# Binary Sentiment Classification of Amazon Food Reviews

In [1]:
import numpy as np
import pandas as pd

Paths to serialization files

In [2]:
# Matt's paths
# pathToBinClassDir = '/home/matt/w266_saved/binaryclassifier'
# pathToWordId      = '/home/matt/w266_saved/binaryclassifier/wordId.npy'
# pathToCheckpoint  = '/home/matt/w266_saved/binaryclassifier/model.ckpt'

# Dave's paths
pathToBinClassDir = '/home/dal7p/project_model/'
pathToWordId      = '/home/dal7p/project_model/wordId.npy'
pathToCheckpoint  = '/home/dal7p/project_model/model.ckpt'

RNN Model Parameters

In [3]:
batchSize = 24
numClasses = 2  # Binary classification
hiddenSize = 50

assert(batchSize % numClasses == 0)

## Word Vectors

In [4]:
from pathlib import Path
import os.path
wordsList = np.load(os.path.join(str(Path.home()), '.kaggle/wordvectors/pretrained_glove/wordsList.npy'))
wordsList = wordsList.tolist() #Originally loaded as numpy array
wordsList = [word.decode('UTF-8') for word in wordsList] #Encode words as UTF-8
wordVectors = np.load(os.path.join(str(Path.home()), '.kaggle/wordvectors/pretrained_glove/wordVectors.npy'))
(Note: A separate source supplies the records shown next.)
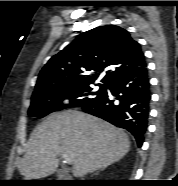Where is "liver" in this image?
Instances as JSON below:
<instances>
[{
  "label": "liver",
  "instance_id": "1",
  "mask_svg": "<svg viewBox=\"0 0 178 186\" xmlns=\"http://www.w3.org/2000/svg\"><path fill=\"white\" fill-rule=\"evenodd\" d=\"M129 149V137L122 129L80 111L65 110L49 115L37 127L18 169L26 180H37L55 173L58 156L67 155L74 176L80 177L119 161Z\"/></svg>",
  "mask_w": 178,
  "mask_h": 186
}]
</instances>
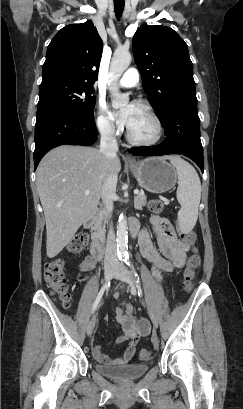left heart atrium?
<instances>
[{
    "label": "left heart atrium",
    "mask_w": 243,
    "mask_h": 409,
    "mask_svg": "<svg viewBox=\"0 0 243 409\" xmlns=\"http://www.w3.org/2000/svg\"><path fill=\"white\" fill-rule=\"evenodd\" d=\"M133 111L134 104H129L123 109L116 111L114 117L120 125L128 127L132 119Z\"/></svg>",
    "instance_id": "left-heart-atrium-1"
}]
</instances>
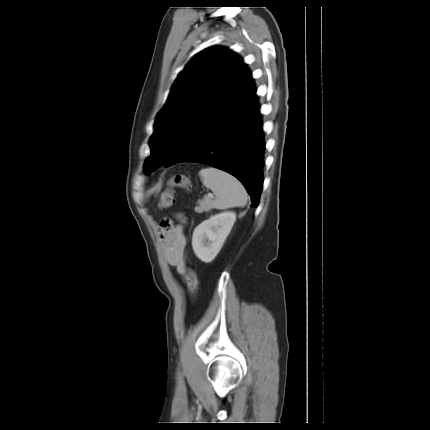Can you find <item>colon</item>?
<instances>
[{"label":"colon","mask_w":430,"mask_h":430,"mask_svg":"<svg viewBox=\"0 0 430 430\" xmlns=\"http://www.w3.org/2000/svg\"><path fill=\"white\" fill-rule=\"evenodd\" d=\"M170 188L164 191L159 198L158 206L160 209H168L170 208L174 202H175V196H174V187H180L186 190L190 189V183L186 176L184 175H175L172 177V179L169 182ZM186 278H187V284H188V290L190 293V296L192 298H195L197 291H198V277L196 272L189 268L186 270Z\"/></svg>","instance_id":"5ec220e1"}]
</instances>
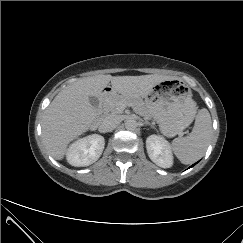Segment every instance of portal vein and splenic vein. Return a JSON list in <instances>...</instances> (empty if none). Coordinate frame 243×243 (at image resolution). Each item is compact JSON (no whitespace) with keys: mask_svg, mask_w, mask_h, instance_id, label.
Returning <instances> with one entry per match:
<instances>
[{"mask_svg":"<svg viewBox=\"0 0 243 243\" xmlns=\"http://www.w3.org/2000/svg\"><path fill=\"white\" fill-rule=\"evenodd\" d=\"M125 104H120V109L123 111L125 109Z\"/></svg>","mask_w":243,"mask_h":243,"instance_id":"1","label":"portal vein and splenic vein"}]
</instances>
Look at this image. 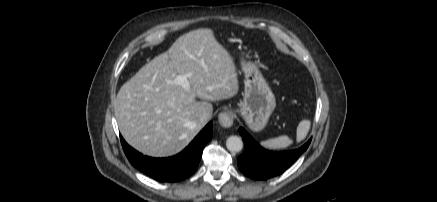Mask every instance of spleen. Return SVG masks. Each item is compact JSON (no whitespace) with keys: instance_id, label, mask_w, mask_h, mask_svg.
<instances>
[{"instance_id":"spleen-1","label":"spleen","mask_w":437,"mask_h":202,"mask_svg":"<svg viewBox=\"0 0 437 202\" xmlns=\"http://www.w3.org/2000/svg\"><path fill=\"white\" fill-rule=\"evenodd\" d=\"M310 121L302 120L297 127L296 139L297 141H302L307 136L310 129ZM263 147L267 149H282L286 148L292 144V139L288 136L283 135L276 138L268 139L260 143Z\"/></svg>"}]
</instances>
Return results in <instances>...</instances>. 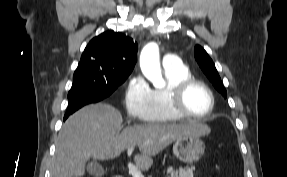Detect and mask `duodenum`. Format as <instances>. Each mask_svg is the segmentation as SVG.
<instances>
[{
    "instance_id": "1",
    "label": "duodenum",
    "mask_w": 287,
    "mask_h": 177,
    "mask_svg": "<svg viewBox=\"0 0 287 177\" xmlns=\"http://www.w3.org/2000/svg\"><path fill=\"white\" fill-rule=\"evenodd\" d=\"M115 177H122V176H119V175H118V176H115Z\"/></svg>"
}]
</instances>
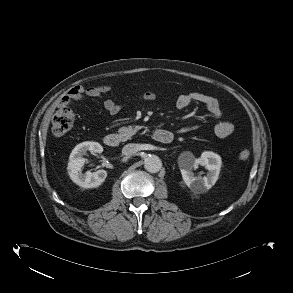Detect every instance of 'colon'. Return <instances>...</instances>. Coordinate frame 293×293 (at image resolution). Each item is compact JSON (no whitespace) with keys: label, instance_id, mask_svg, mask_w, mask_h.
<instances>
[{"label":"colon","instance_id":"5ec220e1","mask_svg":"<svg viewBox=\"0 0 293 293\" xmlns=\"http://www.w3.org/2000/svg\"><path fill=\"white\" fill-rule=\"evenodd\" d=\"M75 115L68 106H59L52 119V131L56 136H62L73 126ZM250 152L243 149L238 154V159L245 161L249 158Z\"/></svg>","mask_w":293,"mask_h":293}]
</instances>
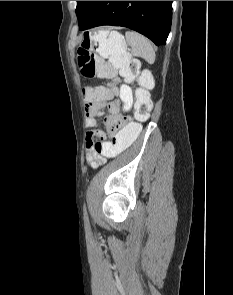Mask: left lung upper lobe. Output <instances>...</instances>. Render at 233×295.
<instances>
[{"mask_svg":"<svg viewBox=\"0 0 233 295\" xmlns=\"http://www.w3.org/2000/svg\"><path fill=\"white\" fill-rule=\"evenodd\" d=\"M97 3L98 1H77L76 14L79 21V29L88 21Z\"/></svg>","mask_w":233,"mask_h":295,"instance_id":"1","label":"left lung upper lobe"}]
</instances>
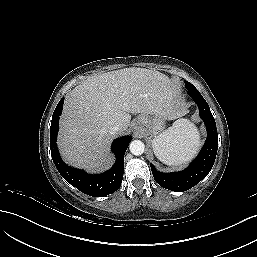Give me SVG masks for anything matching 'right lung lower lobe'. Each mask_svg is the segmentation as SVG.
<instances>
[{
    "mask_svg": "<svg viewBox=\"0 0 257 257\" xmlns=\"http://www.w3.org/2000/svg\"><path fill=\"white\" fill-rule=\"evenodd\" d=\"M63 103L64 98L59 101L54 110L50 127L51 156L57 170L68 183L87 195L102 197L115 192L121 186L124 172V154L132 137L124 136L113 141L112 151L116 155V162L110 170L91 175L83 170L71 168L61 160L56 144L59 116L62 113Z\"/></svg>",
    "mask_w": 257,
    "mask_h": 257,
    "instance_id": "98d812e1",
    "label": "right lung lower lobe"
}]
</instances>
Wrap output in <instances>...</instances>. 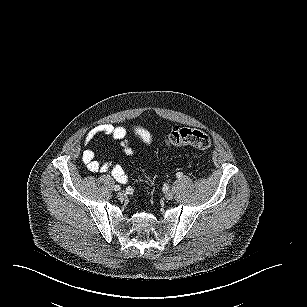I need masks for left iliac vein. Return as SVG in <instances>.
I'll list each match as a JSON object with an SVG mask.
<instances>
[{
	"label": "left iliac vein",
	"instance_id": "obj_1",
	"mask_svg": "<svg viewBox=\"0 0 307 307\" xmlns=\"http://www.w3.org/2000/svg\"><path fill=\"white\" fill-rule=\"evenodd\" d=\"M165 198L167 200H172L174 198V192L172 190H169L165 193Z\"/></svg>",
	"mask_w": 307,
	"mask_h": 307
}]
</instances>
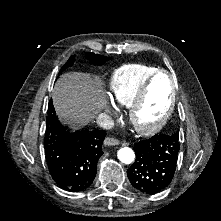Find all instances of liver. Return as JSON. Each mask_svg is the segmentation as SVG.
I'll return each instance as SVG.
<instances>
[{
	"instance_id": "1",
	"label": "liver",
	"mask_w": 221,
	"mask_h": 221,
	"mask_svg": "<svg viewBox=\"0 0 221 221\" xmlns=\"http://www.w3.org/2000/svg\"><path fill=\"white\" fill-rule=\"evenodd\" d=\"M102 81L87 73L63 74L52 91L55 111L65 123L85 126L106 106Z\"/></svg>"
}]
</instances>
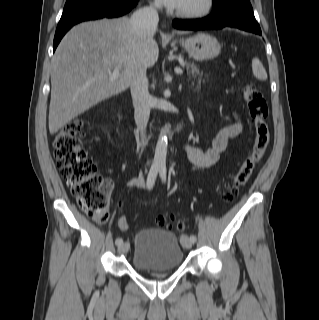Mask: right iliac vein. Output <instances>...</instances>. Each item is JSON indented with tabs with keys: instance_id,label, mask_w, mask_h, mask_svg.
Instances as JSON below:
<instances>
[{
	"instance_id": "right-iliac-vein-1",
	"label": "right iliac vein",
	"mask_w": 319,
	"mask_h": 320,
	"mask_svg": "<svg viewBox=\"0 0 319 320\" xmlns=\"http://www.w3.org/2000/svg\"><path fill=\"white\" fill-rule=\"evenodd\" d=\"M129 249V243L128 242H125V243H122L119 247H118V252L119 253H126Z\"/></svg>"
}]
</instances>
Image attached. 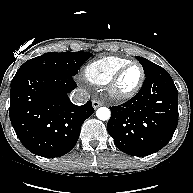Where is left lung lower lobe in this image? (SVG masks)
Listing matches in <instances>:
<instances>
[{"label":"left lung lower lobe","mask_w":193,"mask_h":193,"mask_svg":"<svg viewBox=\"0 0 193 193\" xmlns=\"http://www.w3.org/2000/svg\"><path fill=\"white\" fill-rule=\"evenodd\" d=\"M107 130L122 152L147 156L172 138L178 124V91L162 67L146 76L140 91L121 106L110 107Z\"/></svg>","instance_id":"1"}]
</instances>
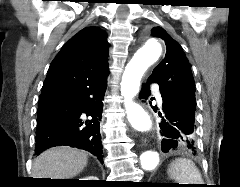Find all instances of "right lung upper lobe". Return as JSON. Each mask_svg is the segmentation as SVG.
Returning a JSON list of instances; mask_svg holds the SVG:
<instances>
[{
    "instance_id": "cb5924a9",
    "label": "right lung upper lobe",
    "mask_w": 240,
    "mask_h": 187,
    "mask_svg": "<svg viewBox=\"0 0 240 187\" xmlns=\"http://www.w3.org/2000/svg\"><path fill=\"white\" fill-rule=\"evenodd\" d=\"M108 42L97 27L80 30L65 43L50 64L40 98L77 89L88 82L106 78Z\"/></svg>"
}]
</instances>
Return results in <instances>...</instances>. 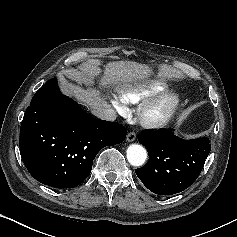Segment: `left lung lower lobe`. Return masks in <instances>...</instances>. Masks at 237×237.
Here are the masks:
<instances>
[{
	"label": "left lung lower lobe",
	"mask_w": 237,
	"mask_h": 237,
	"mask_svg": "<svg viewBox=\"0 0 237 237\" xmlns=\"http://www.w3.org/2000/svg\"><path fill=\"white\" fill-rule=\"evenodd\" d=\"M149 160L135 172L158 195H172L188 188L201 173L211 145L206 137L183 140L173 129L144 130L138 136Z\"/></svg>",
	"instance_id": "0a47b994"
}]
</instances>
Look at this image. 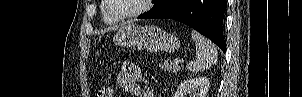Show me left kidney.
Masks as SVG:
<instances>
[{
  "instance_id": "5707ae66",
  "label": "left kidney",
  "mask_w": 302,
  "mask_h": 97,
  "mask_svg": "<svg viewBox=\"0 0 302 97\" xmlns=\"http://www.w3.org/2000/svg\"><path fill=\"white\" fill-rule=\"evenodd\" d=\"M208 90V78H189L179 85L174 97H206Z\"/></svg>"
}]
</instances>
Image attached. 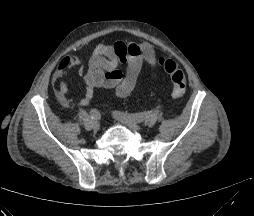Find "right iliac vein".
I'll list each match as a JSON object with an SVG mask.
<instances>
[{
  "instance_id": "63e3f726",
  "label": "right iliac vein",
  "mask_w": 254,
  "mask_h": 216,
  "mask_svg": "<svg viewBox=\"0 0 254 216\" xmlns=\"http://www.w3.org/2000/svg\"><path fill=\"white\" fill-rule=\"evenodd\" d=\"M100 126H101V124H100V122H99L98 120H94V121L92 122V129H93L94 131L99 130V129H100Z\"/></svg>"
}]
</instances>
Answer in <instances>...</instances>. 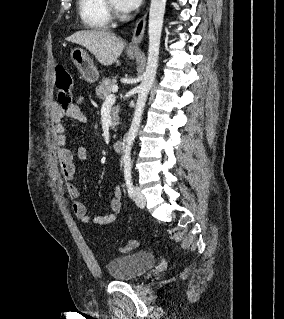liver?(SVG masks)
Masks as SVG:
<instances>
[{
    "label": "liver",
    "mask_w": 284,
    "mask_h": 319,
    "mask_svg": "<svg viewBox=\"0 0 284 319\" xmlns=\"http://www.w3.org/2000/svg\"><path fill=\"white\" fill-rule=\"evenodd\" d=\"M88 49L104 66L112 65L121 55L124 42L107 30H82L66 38Z\"/></svg>",
    "instance_id": "liver-1"
}]
</instances>
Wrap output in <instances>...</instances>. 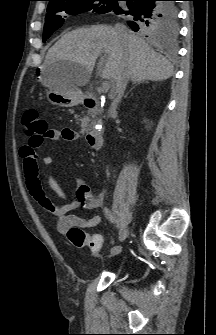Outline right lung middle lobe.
<instances>
[{"instance_id":"1","label":"right lung middle lobe","mask_w":216,"mask_h":335,"mask_svg":"<svg viewBox=\"0 0 216 335\" xmlns=\"http://www.w3.org/2000/svg\"><path fill=\"white\" fill-rule=\"evenodd\" d=\"M119 1L120 0H61L50 3L45 19L43 41L45 42L55 30L62 26L64 18L60 15L61 12L76 15L84 11L93 10L94 12L104 14L116 8ZM166 5L176 7L174 2H167ZM143 31L153 35H176L178 26H175L173 29H165L161 33H157V27H151Z\"/></svg>"}]
</instances>
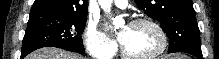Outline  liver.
<instances>
[{"label": "liver", "instance_id": "liver-1", "mask_svg": "<svg viewBox=\"0 0 219 59\" xmlns=\"http://www.w3.org/2000/svg\"><path fill=\"white\" fill-rule=\"evenodd\" d=\"M26 59H85L71 52L58 48H41L31 54Z\"/></svg>", "mask_w": 219, "mask_h": 59}]
</instances>
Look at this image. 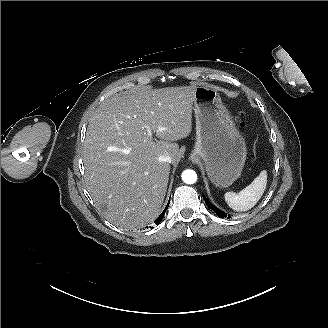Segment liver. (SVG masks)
Wrapping results in <instances>:
<instances>
[{
    "mask_svg": "<svg viewBox=\"0 0 328 328\" xmlns=\"http://www.w3.org/2000/svg\"><path fill=\"white\" fill-rule=\"evenodd\" d=\"M195 88L132 89L107 99L91 116L84 179L96 208L112 224L134 229L159 212L170 164L158 157L168 154L173 165L179 162V145L173 141L192 131ZM147 128L160 140L154 141Z\"/></svg>",
    "mask_w": 328,
    "mask_h": 328,
    "instance_id": "6515ba94",
    "label": "liver"
}]
</instances>
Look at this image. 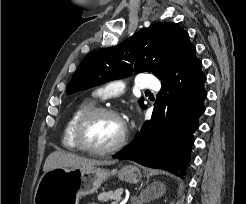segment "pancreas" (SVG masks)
<instances>
[{
    "label": "pancreas",
    "instance_id": "obj_1",
    "mask_svg": "<svg viewBox=\"0 0 246 204\" xmlns=\"http://www.w3.org/2000/svg\"><path fill=\"white\" fill-rule=\"evenodd\" d=\"M122 192V189H117L116 191L102 192L98 195V200L101 202L116 201L120 199Z\"/></svg>",
    "mask_w": 246,
    "mask_h": 204
}]
</instances>
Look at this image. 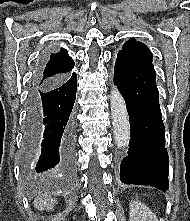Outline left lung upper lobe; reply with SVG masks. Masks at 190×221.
Masks as SVG:
<instances>
[{"label": "left lung upper lobe", "instance_id": "left-lung-upper-lobe-1", "mask_svg": "<svg viewBox=\"0 0 190 221\" xmlns=\"http://www.w3.org/2000/svg\"><path fill=\"white\" fill-rule=\"evenodd\" d=\"M118 55L127 56L134 60L149 63L152 61V53L148 47L135 39H130L129 41L125 42L122 50L118 52Z\"/></svg>", "mask_w": 190, "mask_h": 221}]
</instances>
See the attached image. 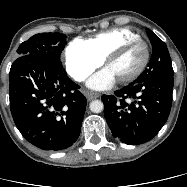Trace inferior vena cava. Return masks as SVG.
Returning <instances> with one entry per match:
<instances>
[{
	"mask_svg": "<svg viewBox=\"0 0 187 187\" xmlns=\"http://www.w3.org/2000/svg\"><path fill=\"white\" fill-rule=\"evenodd\" d=\"M84 75H82V74H79L78 76H77V78H76V80L77 81H82L83 79H84Z\"/></svg>",
	"mask_w": 187,
	"mask_h": 187,
	"instance_id": "inferior-vena-cava-1",
	"label": "inferior vena cava"
}]
</instances>
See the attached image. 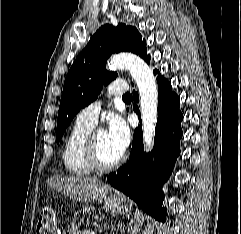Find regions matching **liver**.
<instances>
[{"label":"liver","mask_w":241,"mask_h":234,"mask_svg":"<svg viewBox=\"0 0 241 234\" xmlns=\"http://www.w3.org/2000/svg\"><path fill=\"white\" fill-rule=\"evenodd\" d=\"M47 184L67 197L81 202L101 199L112 190L110 185L92 177L54 175L47 180Z\"/></svg>","instance_id":"1"}]
</instances>
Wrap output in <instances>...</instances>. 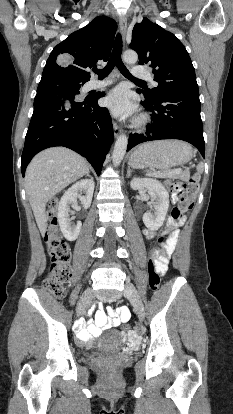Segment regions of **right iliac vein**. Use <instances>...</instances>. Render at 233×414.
<instances>
[{"label": "right iliac vein", "mask_w": 233, "mask_h": 414, "mask_svg": "<svg viewBox=\"0 0 233 414\" xmlns=\"http://www.w3.org/2000/svg\"><path fill=\"white\" fill-rule=\"evenodd\" d=\"M94 300V292L92 289H87L80 298L76 308L77 316L83 314Z\"/></svg>", "instance_id": "1"}]
</instances>
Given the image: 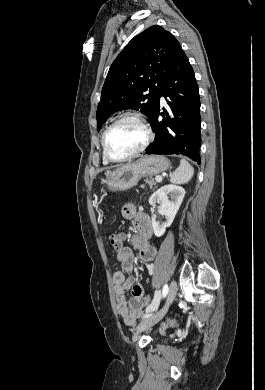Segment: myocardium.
Returning a JSON list of instances; mask_svg holds the SVG:
<instances>
[{
  "label": "myocardium",
  "instance_id": "f54148a6",
  "mask_svg": "<svg viewBox=\"0 0 265 390\" xmlns=\"http://www.w3.org/2000/svg\"><path fill=\"white\" fill-rule=\"evenodd\" d=\"M128 120L136 122L142 128V130L144 131V135H145L144 141L136 150L129 153L128 155H126L124 157H120V158L113 157L110 154V152L108 151V147H107L108 135H109L110 131L117 124H119L123 121H128ZM152 139H153L152 130H151L149 124L147 123V121L141 115L136 114V113H124V114L120 115L116 120H114L104 131L103 136H102L103 154L106 157V159L110 162H115V163L125 162V161H128V160L138 156L142 152H144L146 150V148L150 145Z\"/></svg>",
  "mask_w": 265,
  "mask_h": 390
}]
</instances>
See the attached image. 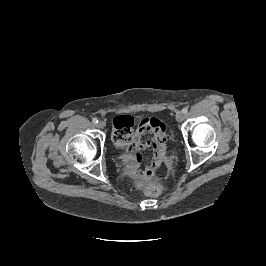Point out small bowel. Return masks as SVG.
Here are the masks:
<instances>
[{
    "label": "small bowel",
    "mask_w": 266,
    "mask_h": 266,
    "mask_svg": "<svg viewBox=\"0 0 266 266\" xmlns=\"http://www.w3.org/2000/svg\"><path fill=\"white\" fill-rule=\"evenodd\" d=\"M134 119L129 115H120L112 122V140L120 148L130 154L131 162L127 165V173L132 177L147 179L154 175L163 163L166 154L167 133L165 124L156 118L143 119L136 131H133ZM151 134L148 139H143ZM152 149L147 167L140 169L143 152Z\"/></svg>",
    "instance_id": "obj_1"
}]
</instances>
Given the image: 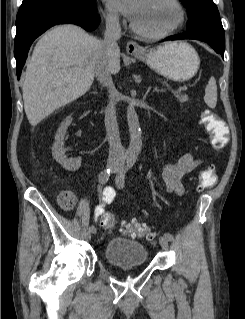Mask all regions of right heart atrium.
Returning <instances> with one entry per match:
<instances>
[{
  "label": "right heart atrium",
  "mask_w": 245,
  "mask_h": 319,
  "mask_svg": "<svg viewBox=\"0 0 245 319\" xmlns=\"http://www.w3.org/2000/svg\"><path fill=\"white\" fill-rule=\"evenodd\" d=\"M105 17L108 24L111 27H117L119 24V15L118 13L112 9L111 7H107L105 10Z\"/></svg>",
  "instance_id": "obj_1"
}]
</instances>
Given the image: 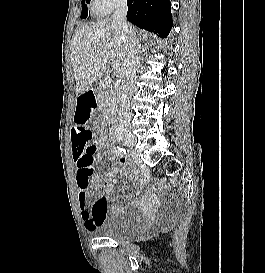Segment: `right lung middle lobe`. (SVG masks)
Wrapping results in <instances>:
<instances>
[{
	"label": "right lung middle lobe",
	"instance_id": "1",
	"mask_svg": "<svg viewBox=\"0 0 265 273\" xmlns=\"http://www.w3.org/2000/svg\"><path fill=\"white\" fill-rule=\"evenodd\" d=\"M90 0H82V13H81V18H86L88 15V10H87V3H89Z\"/></svg>",
	"mask_w": 265,
	"mask_h": 273
}]
</instances>
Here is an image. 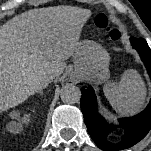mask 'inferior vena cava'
Returning a JSON list of instances; mask_svg holds the SVG:
<instances>
[{
  "label": "inferior vena cava",
  "instance_id": "obj_1",
  "mask_svg": "<svg viewBox=\"0 0 151 151\" xmlns=\"http://www.w3.org/2000/svg\"><path fill=\"white\" fill-rule=\"evenodd\" d=\"M52 73H53L54 75H57V74H58V71H57V70H53ZM49 79H52V76H50ZM45 86H46V85H45Z\"/></svg>",
  "mask_w": 151,
  "mask_h": 151
}]
</instances>
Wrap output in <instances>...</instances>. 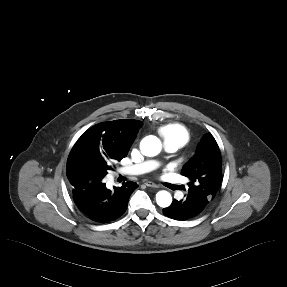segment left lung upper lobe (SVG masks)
Listing matches in <instances>:
<instances>
[{"label": "left lung upper lobe", "instance_id": "obj_1", "mask_svg": "<svg viewBox=\"0 0 287 287\" xmlns=\"http://www.w3.org/2000/svg\"><path fill=\"white\" fill-rule=\"evenodd\" d=\"M181 174L188 177V196L207 206L222 180L220 150L211 133L203 136L195 156L184 165Z\"/></svg>", "mask_w": 287, "mask_h": 287}]
</instances>
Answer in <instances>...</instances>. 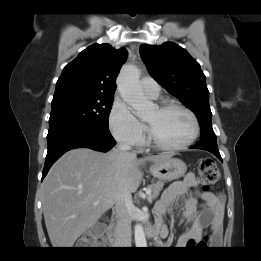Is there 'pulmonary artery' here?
I'll use <instances>...</instances> for the list:
<instances>
[{"label": "pulmonary artery", "instance_id": "obj_1", "mask_svg": "<svg viewBox=\"0 0 261 261\" xmlns=\"http://www.w3.org/2000/svg\"><path fill=\"white\" fill-rule=\"evenodd\" d=\"M142 90L152 98H157L160 94L159 84L151 77H143L140 80Z\"/></svg>", "mask_w": 261, "mask_h": 261}]
</instances>
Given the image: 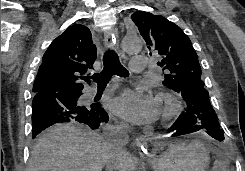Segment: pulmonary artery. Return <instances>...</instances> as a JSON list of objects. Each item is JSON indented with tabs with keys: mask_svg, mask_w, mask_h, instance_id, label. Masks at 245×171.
Here are the masks:
<instances>
[{
	"mask_svg": "<svg viewBox=\"0 0 245 171\" xmlns=\"http://www.w3.org/2000/svg\"><path fill=\"white\" fill-rule=\"evenodd\" d=\"M147 58L143 56H134L132 58L130 67L133 72H143L146 67ZM94 91H91L90 94H93Z\"/></svg>",
	"mask_w": 245,
	"mask_h": 171,
	"instance_id": "obj_1",
	"label": "pulmonary artery"
}]
</instances>
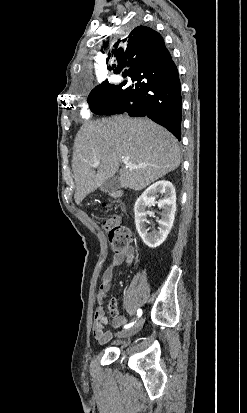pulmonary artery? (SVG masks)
Wrapping results in <instances>:
<instances>
[{
  "label": "pulmonary artery",
  "instance_id": "obj_1",
  "mask_svg": "<svg viewBox=\"0 0 247 413\" xmlns=\"http://www.w3.org/2000/svg\"><path fill=\"white\" fill-rule=\"evenodd\" d=\"M123 81L122 77H114L111 79V82L114 84H120Z\"/></svg>",
  "mask_w": 247,
  "mask_h": 413
}]
</instances>
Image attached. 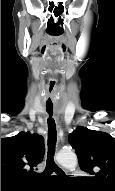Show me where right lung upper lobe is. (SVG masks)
<instances>
[{"mask_svg":"<svg viewBox=\"0 0 115 191\" xmlns=\"http://www.w3.org/2000/svg\"><path fill=\"white\" fill-rule=\"evenodd\" d=\"M44 138L39 134L20 132L1 139V187L18 189L44 156Z\"/></svg>","mask_w":115,"mask_h":191,"instance_id":"obj_1","label":"right lung upper lobe"}]
</instances>
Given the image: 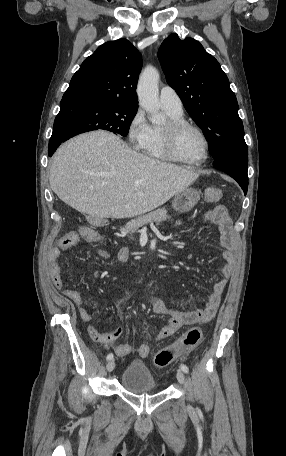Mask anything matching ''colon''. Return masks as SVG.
I'll return each instance as SVG.
<instances>
[{
	"label": "colon",
	"mask_w": 286,
	"mask_h": 456,
	"mask_svg": "<svg viewBox=\"0 0 286 456\" xmlns=\"http://www.w3.org/2000/svg\"><path fill=\"white\" fill-rule=\"evenodd\" d=\"M222 196V191L219 188H209L205 191V200L212 202L218 200ZM89 228L83 227L82 234H88ZM203 339V332L200 328H192L182 335L175 343L158 351L154 356V364L159 368H164L170 365L178 355L184 351L191 350L198 346ZM150 350L147 345H141L138 353L141 357H146Z\"/></svg>",
	"instance_id": "5ec220e1"
}]
</instances>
Word Vectors have dimension 50

In [5]:
embedding_dimension = 50

## Reviews

Load the Reviews

In [6]:
import nltk
nltk.download('punkt')
from nltk.tokenize import word_tokenize

[nltk_data] Downloading package punkt to /home/dal7p/nltk_data...
[nltk_data]   Package punkt is already up-to-date!


In [7]:
review_df = pd.read_csv('~/.kaggle/datasets/snap/amazon-fine-food-reviews/Reviews.csv', encoding='utf8')
review_df = review_df.drop(['ProductId', 'UserId', 'ProfileName', 'HelpfulnessNumerator', 'HelpfulnessDenominator', 'Time', 'Summary'], axis=1)

Use the one and five star reviews

In [8]:
one_df = review_df[review_df.Score == 1]
one_df.reset_index(inplace=True)

two_df = review_df[review_df.Score == 2]
two_df.reset_index(inplace=True)

four_df = review_df[review_df.Score == 4]
four_df.reset_index(inplace=True)

five_df = review_df[review_df.Score == 5]
five_df.reset_index(inplace=True)

Limit number of ratings for development

In [9]:
max_num_ratings = 116000
rating_level_length = 29000
assert(max_num_ratings <= 4*rating_level_length)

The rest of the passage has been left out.